Writing Out: Excel, Parquet, DuckDB — One Pipeline, Four Formats | Pandas for Finance Ep13
0views
C
CelesteAI
Description
Episode 13 of *Pandas for Finance*. The output stage of every analyst pipeline. You've cleaned, joined, computed — now hand the result to the next person, or to future-you.

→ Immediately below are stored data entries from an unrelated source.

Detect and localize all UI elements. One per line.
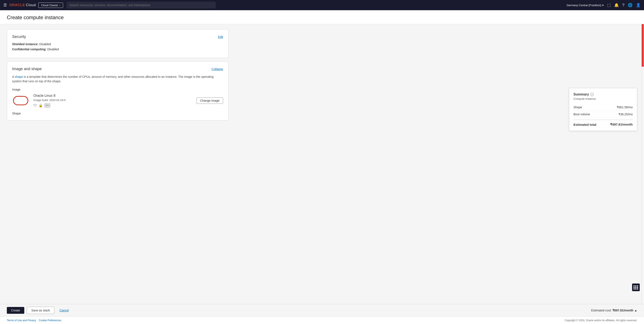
scroll-thumb <box>642 24 644 67</box>
summary-shape-cost: ₹661.56/mo <box>617 106 633 109</box>
nav-right-icons: Germany Central (Frankfurt) ▾ ⬚ 🔔 ? 🌐 👤 <box>567 3 640 8</box>
security-card-title: Security <box>12 34 26 39</box>
estimated-cost-prefix: Estimated cost: <box>591 309 612 312</box>
summary-subtitle: Compute instance <box>574 97 633 100</box>
oracle-logo: ORACLE Cloud <box>10 3 36 7</box>
card-description: A shape is a template that determines th… <box>12 74 223 84</box>
create-button[interactable]: Create <box>7 307 24 314</box>
summary-title: Summary <box>574 92 589 96</box>
cancel-button[interactable]: Cancel <box>57 307 72 314</box>
hamburger-menu-icon[interactable]: ☰ <box>4 3 7 8</box>
summary-boot-volume-label: Boot volume <box>574 112 590 116</box>
summary-shape-row: Shape ₹661.56/mo <box>574 104 633 111</box>
oracle-oval-icon <box>13 96 28 105</box>
image-icons: 🛡 🔒 BM <box>34 104 192 108</box>
oracle-linux-logo <box>12 94 29 107</box>
main-content: Security Edit Shielded instance: Disable… <box>0 24 644 304</box>
confidential-value: Disabled <box>47 48 59 51</box>
shield-icon: 🛡 <box>34 104 37 108</box>
estimated-cost-value: ₹697.81/month <box>612 309 633 312</box>
estimated-cost-display: Estimated cost: ₹697.81/month ▲ <box>591 309 637 312</box>
summary-total-row: Estimated total ₹697.81/month <box>574 120 633 126</box>
cookie-preferences-link[interactable]: Cookie Preferences <box>39 319 61 322</box>
image-section-label: Image <box>12 88 223 91</box>
bottom-bar: Create Save as stack Cancel Estimated co… <box>0 304 644 316</box>
grid-dots <box>634 286 638 290</box>
grid-icon-button[interactable] <box>632 284 640 291</box>
summary-total-cost: ₹697.81/month <box>610 122 633 126</box>
summary-info-icon[interactable]: i <box>590 93 594 96</box>
image-shape-card: Image and shape Collapse A shape is a te… <box>7 62 228 120</box>
footer-links: Terms of Use and Privacy Cookie Preferen… <box>7 319 61 322</box>
image-selection-row: Oracle Linux 8 Image build: 2024.04.19-0… <box>12 94 223 108</box>
image-info: Oracle Linux 8 Image build: 2024.04.19-0… <box>34 94 192 108</box>
summary-boot-volume-row: Boot volume ₹36.25/mo <box>574 111 633 118</box>
security-card-header: Security Edit <box>12 34 223 39</box>
image-shape-card-header: Image and shape Collapse <box>12 67 223 71</box>
oracle-text: ORACLE <box>10 3 25 7</box>
lock-icon: 🔒 <box>38 104 43 108</box>
cloud-text: Cloud <box>26 3 36 7</box>
confidential-computing-field: Confidential computing: Disabled <box>12 48 223 51</box>
bell-icon[interactable]: 🔔 <box>614 3 619 8</box>
bm-icon: BM <box>44 104 50 108</box>
copyright-text: Copyright © 2024, Oracle and/or its affi… <box>564 319 637 322</box>
terminal-icon[interactable]: ⬚ <box>607 3 611 8</box>
region-selector[interactable]: Germany Central (Frankfurt) ▾ <box>567 4 604 7</box>
scroll-indicator[interactable] <box>642 24 644 304</box>
page-footer: Terms of Use and Privacy Cookie Preferen… <box>0 316 644 324</box>
shape-link[interactable]: shape <box>15 75 23 78</box>
page-header: Create compute instance <box>0 10 644 24</box>
save-as-stack-button[interactable]: Save as stack <box>27 307 54 314</box>
form-area: Security Edit Shielded instance: Disable… <box>7 29 228 299</box>
summary-panel: Summary i Compute instance Shape ₹661.56… <box>569 88 637 131</box>
security-edit-link[interactable]: Edit <box>218 35 223 38</box>
image-name: Oracle Linux 8 <box>34 94 192 98</box>
security-card: Security Edit Shielded instance: Disable… <box>7 29 228 58</box>
summary-total-label: Estimated total <box>574 123 596 126</box>
search-input[interactable] <box>66 2 216 8</box>
shape-section-label: Shape <box>12 112 223 115</box>
chevron-up-icon[interactable]: ▲ <box>634 309 637 312</box>
globe-icon[interactable]: 🌐 <box>628 3 632 8</box>
help-icon[interactable]: ? <box>622 3 624 8</box>
user-avatar-icon[interactable]: 👤 <box>636 3 640 8</box>
collapse-link[interactable]: Collapse <box>212 67 223 71</box>
summary-shape-label: Shape <box>574 106 582 109</box>
shielded-value: Disabled <box>40 42 51 46</box>
change-image-button[interactable]: Change image <box>196 98 223 104</box>
summary-header: Summary i <box>574 92 633 96</box>
cloud-classic-button[interactable]: Cloud Classic › <box>38 2 63 8</box>
summary-boot-volume-cost: ₹36.25/mo <box>618 112 633 116</box>
terms-link[interactable]: Terms of Use and Privacy <box>7 319 36 322</box>
confidential-label: Confidential computing: <box>12 48 46 51</box>
shielded-instance-field: Shielded instance: Disabled <box>12 42 223 46</box>
image-shape-card-title: Image and shape <box>12 67 42 71</box>
shielded-label: Shielded instance: <box>12 42 38 46</box>
image-build: Image build: 2024.04.19-0 <box>34 98 192 102</box>
page-title: Create compute instance <box>7 14 637 20</box>
top-navigation: ☰ ORACLE Cloud Cloud Classic › Germany C… <box>0 0 644 10</box>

`df.to_excel("out.xlsx", sheet_name="...")` — single-sheet workbook for finance teams. `pd.ExcelWriter` as a context manager — multi-tab reports in a loop. `df.to_parquet(path)` — columnar, compressed, lossless storage that loads in milliseconds. `duckdb.connect("file.duckdb").execute("CREATE TABLE prices AS SELECT * FROM df")` — pandas-to-SQL in one line, with a persistent on-disk database that any DuckDB client can query.
What You'll Build:
- `writeout.py` — load the cached prices, build a leaderboard summary across all 14 tickers, then write it out four ways: single-sheet Excel, multi-sheet Excel (one tab per ticker), Parquet snapshot, and DuckDB database with a SQL query at the end.
- The named-aggregation pattern: `.agg(First=("Adj Close","first"), Last=("Adj Close","last"), AvgVol=("Volume","mean"))` — three columns folded with their own functions in one call.
- `pd.ExcelWriter` as a context manager — repeated `.to_excel(writer, sheet_name=...)` calls add tabs. The "send the analyst a workbook, they click through" workflow.
- `df.to_parquet(path)` — the analyst-to-analyst archive format. Faster than CSV, smaller than CSV, preserves dtypes.
- DuckDB integration: `duckdb.connect()` to a file, `CREATE TABLE prices AS SELECT * FROM df` lifts a pandas DataFrame straight into SQL. Query it back with `.df()` to return a DataFrame. The bridge between the pandas world and the SQL world.
Timestamps:
0:00 - Intro — Episode 13 starts here
0:21 - Preview — match format to audience
1:06 - Open nvim, write writeout.py
1:14 - Display options + read parquet
1:30 - Summary leaderboard (named aggregations)
2:00 - Single-sheet Excel
2:11 - Multi-sheet Excel via ExcelWriter
2:36 - Parquet snapshot
2:46 - DuckDB connect + CREATE TABLE
3:07 - SQL query + return as DataFrame
3:18 - Save and run
3:24 - Leaderboard output (NVDA +37x, TSLA +20x)
4:02 - Recap
4:48 - End screen
Key Takeaways:
1. **`pd.ExcelWriter` as a context manager is the cleanest multi-sheet pattern.** `with pd.ExcelWriter(path, engine="openpyxl") as writer:` opens the workbook once. Inside, repeated `.to_excel(writer, sheet_name=...)` calls add tabs. When the with-block exits, the file is finalized. No leaked file handles, no half-written workbooks if your loop crashes mid-way. The engine arg matters — `openpyxl` for `.xlsx` (modern), `xlsxwriter` if you need fancier formatting.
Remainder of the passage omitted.